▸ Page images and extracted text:
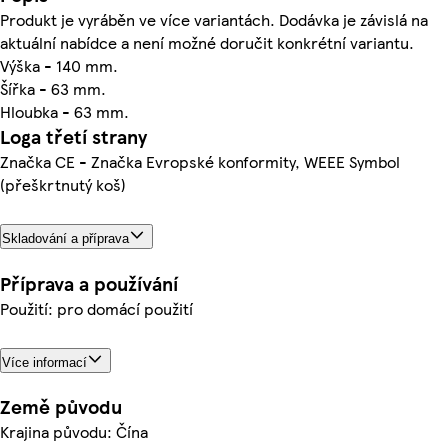
Produkt je vyráběn ve více variantách. Dodávka je závislá na
aktuální nabídce a není možné doručit konkrétní variantu.
Výška - 140 mm.
Šířka - 63 mm.
Hloubka - 63 mm.
Loga třetí strany
Značka CE - Značka Evropské konformity, WEEE Symbol
(přeškrtnutý koš)
Skladování a příprava
Příprava a používání
Použití: pro domácí použití
Více informací
Země původu
Krajina původu: Čína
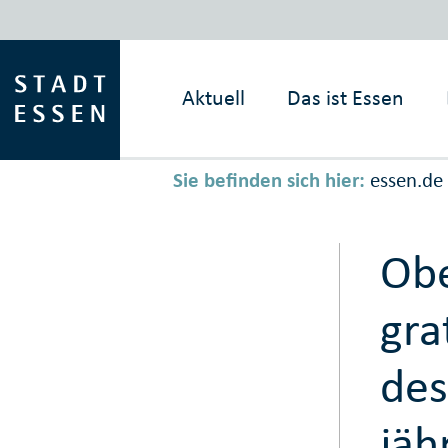
Aktuell
Das ist
Essen
Sie befinden sich hier:
essen.de
Obe
gra
des
jäh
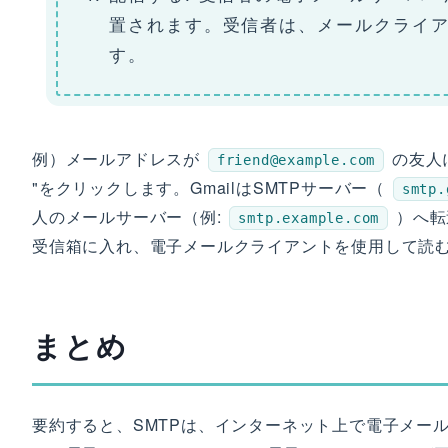
置されます。受信者は、メールクライ
す。
例）メールアドレスが
の友人
friend@example.com
"をクリックします。GmailはSMTPサーバー（
smtp.
人のメールサーバー（例:
）へ転
smtp.example.com
受信箱に入れ、電子メールクライアントを使用して読
まとめ
要約すると、SMTPは、インターネット上で電子メー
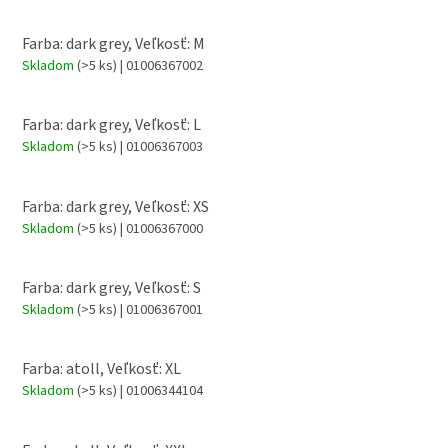
Farba: dark grey, Veľkosť: M
Skladom
(>5 ks)
| 01006367002
Farba: dark grey, Veľkosť: L
Skladom
(>5 ks)
| 01006367003
Farba: dark grey, Veľkosť: XS
Skladom
(>5 ks)
| 01006367000
Farba: dark grey, Veľkosť: S
Skladom
(>5 ks)
| 01006367001
Farba: atoll, Veľkosť: XL
Skladom
(>5 ks)
| 01006344104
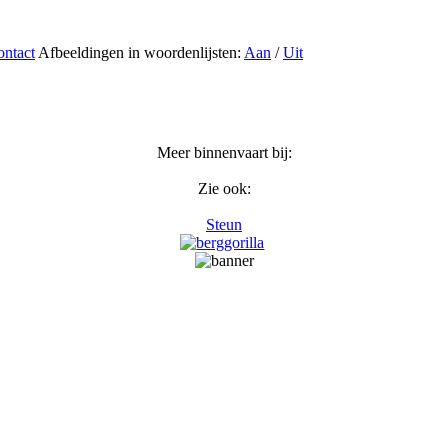
ntact
Afbeeldingen in woordenlijsten:
Aan
/
Uit
Meer binnenvaart bij:
Zie ook:
Steun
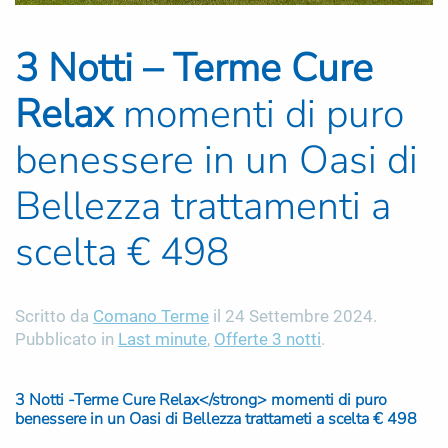
3 Notti – Terme Cure
Relax
momenti di puro
benessere in un Oasi di
Bellezza trattamenti a
scelta € 498
Scritto da
Comano Terme
il
24 Settembre 2024
.
Pubblicato in
Last minute
,
Offerte 3 notti
.
3 Notti -Terme Cure Relax</strong> momenti di puro
benessere in un Oasi di Bellezza trattameti a scelta € 498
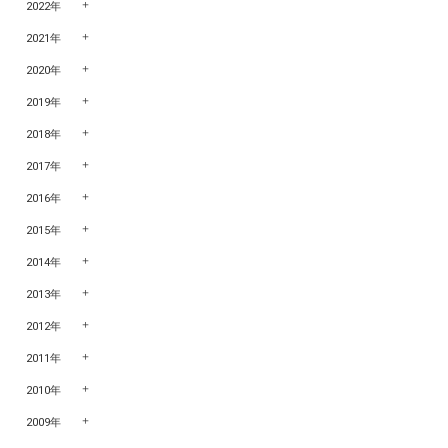
2022年
2021年
2020年
2019年
2018年
2017年
2016年
2015年
2014年
2013年
2012年
2011年
2010年
2009年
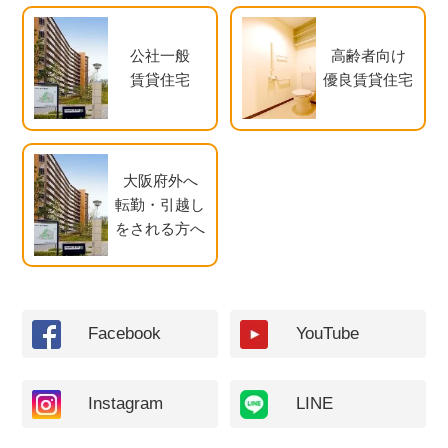
公社一般
高齢者向け
賃貸住宅
優良賃貸住宅
大阪府外へ
転勤・引越し
をされる方へ
Facebook
YouTube
Instagram
LINE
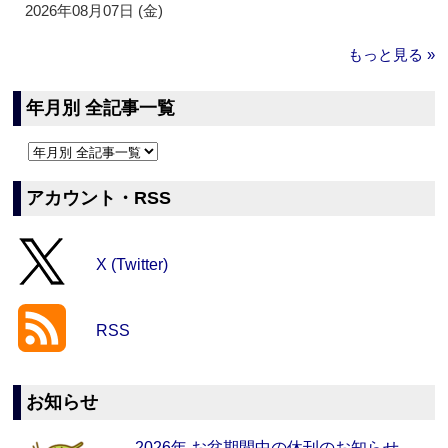
2026年08月07日 (金)
もっと見る »
年月別 全記事一覧
アカウント・RSS
X (Twitter)
RSS
お知らせ
2026年 お盆期間中の休刊のお知らせ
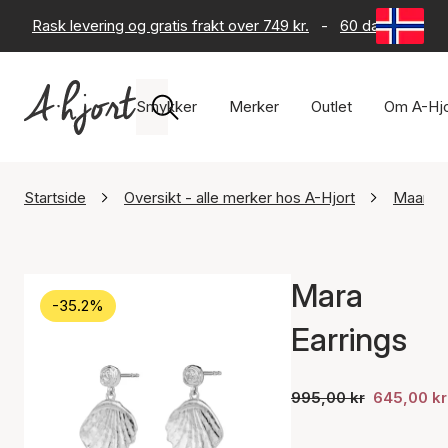
Rask levering og gratis frakt over 749 kr.
-
60 dagers retur
Smykker
Merker
Outlet
Om A-Hjo
Startside
Oversikt - alle merker hos A-Hjort
Maanes
Mara
-35.2%
Earrings
995,00 kr
645,00 kr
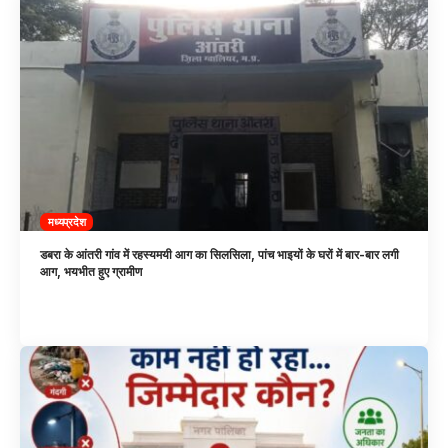
मध्यप्रदेश
डबरा के आंतरी गांव में रहस्यमयी आग का सिलसिला, पांच भाइयों के घरों में बार-बार लगी
आग, भयभीत हुए ग्रामीण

▸ What to do:
Find all the lines with "Oasi" in the data and copy them.

▸ Reply to the exercise:
benessere in un Oasi di
benessere in un Oasi di Bellezza trattameti a scelta € 498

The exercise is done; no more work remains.